While I respect C's decision not to pursue a relationship with me, I believe that it should be the choice of each family member to decide how to proceed, or not, with the information that I am giving you.
I am well educated, happily married with two young sons, gainfully employed, and at peace except for wanting to know where I came from. I am writing to you in the hope that you might be willing to share with me what you know of the Newman family. There is still so much about my myself and your family that I would like to learn.
Humans have a genetic heritage that ties them to their families of origin. There are questions about myself that I cannot answer, nor will these questions simply go away. While adoption gave me a wonderful family, it did not erase the parts of me that are Newman: my looks, my intelligence, mannerisms, etc.

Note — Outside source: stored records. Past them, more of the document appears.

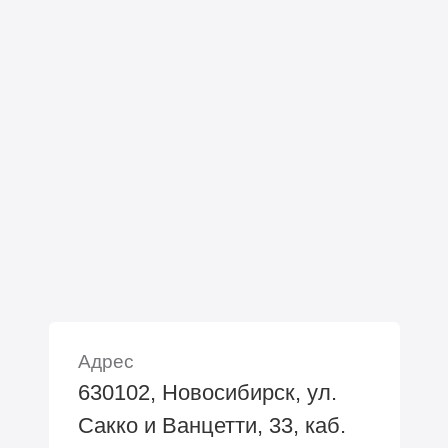
Адрес
630102, Новосибирск, ул.
Сакко и Ванцетти, 33, каб.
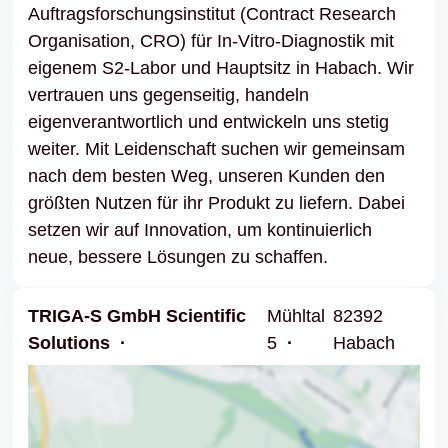
Auftragsforschungsinstitut (Contract Research
Organisation, CRO) für In-Vitro-Diagnostik mit
eigenem S2-Labor und Hauptsitz in Habach. Wir
vertrauen uns gegenseitig, handeln
eigenverantwortlich und entwickeln uns stetig
weiter. Mit Leidenschaft suchen wir gemeinsam
nach dem besten Weg, unseren Kunden den
größten Nutzen für ihr Produkt zu liefern. Dabei
setzen wir auf Innovation, um kontinuierlich
neue, bessere Lösungen zu schaffen.
TRIGA-S GmbH Scientific
Mühltal
82392
Solutions
5
Habach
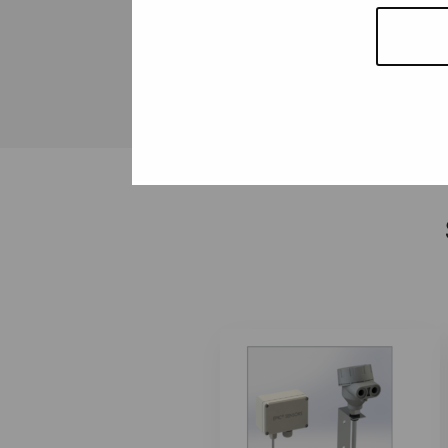
PR electronicsin lämpötilalähe
HART:illa tai ilman!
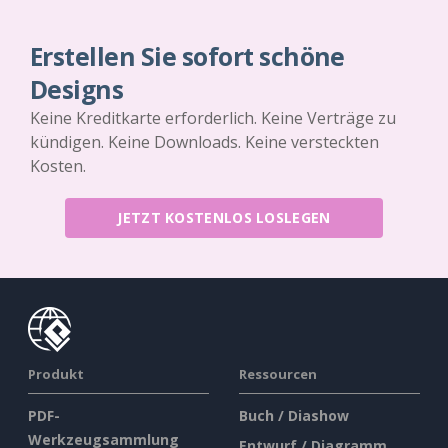
Erstellen Sie sofort schöne
Designs
Keine Kreditkarte erforderlich. Keine Verträge zu
kündigen. Keine Downloads. Keine versteckten
Kosten.
JETZT KOSTENLOS LOSLEGEN
Produkt
Ressourcen
PDF-
Buch / Diashow
Werkzeugsammlung
Entwurf / Diagramm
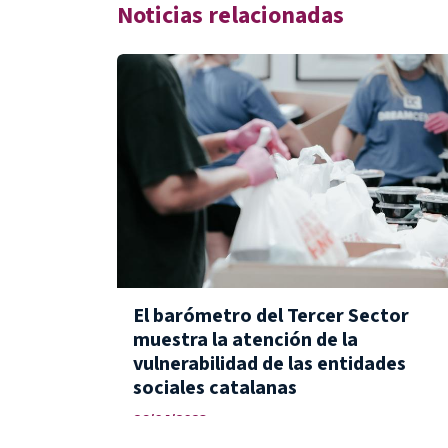
Noticias relacionadas
El barómetro del Tercer Sector
muestra la atención de la
vulnerabilidad de las entidades
sociales catalanas
26/04/2023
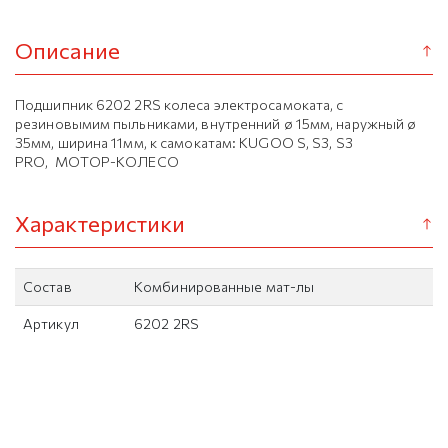
Описание
Подшипник 6202 2RS колеса электросамоката, с
резиновымим пыльниками, внутренний ø 15мм, наружный ø
35мм, ширина 11мм, к самокатам: KUGOO S, S3, S3
PRO, МОТОР-КОЛЕСО
Характеристики
Состав
Комбинированные мат-лы
Артикул
6202 2RS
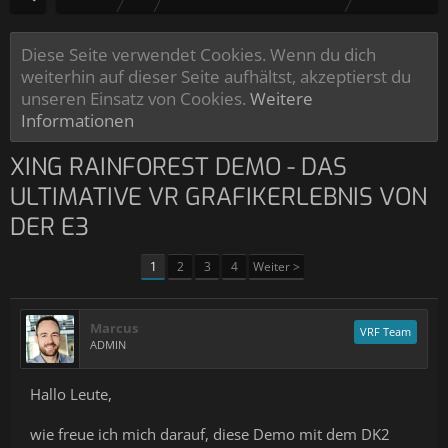
Diese Seite verwendet Cookies. Wenn du dich
weiterhin auf dieser Seite aufhältst, akzeptierst du
unseren Einsatz von Cookies.
Weitere
Informationen
XING RAINFOREST DEMO - DAS
ULTIMATIVE VR GRAFIKERLEBNIS VON
DER E3
1
2
3
4
Weiter >
Marcus
VRF Team
ADMIN
Hallo Leute,
wie freue ich mich darauf, diese Demo mit dem DK2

I understand that I am placing you in a difficult position, but we are all adults. I hope that you won't immediately say no. Please take some time to consider what I've said and the immense difference your help would make in filling a dark hole I've been living with every day for 41 years. It's not a hole I can fill by myself. Believe me, I've tried. I am not an object of shame, or a secret: I am a living, feeling human being who happens to be a Newman by birth.
Please do not hesitate to contact me either here, via e-mail (email@example.com), or by phone (xxx-xxx-xxxx). Thank you for your time.
This was on a Monday, and then it was back to waiting, waiting, waiting. I felt proud of myself for being my own best advocate, asking politely and within reason to be acknowledged and heard. Unbeknownst to me, something hugely unexpected was about to happen.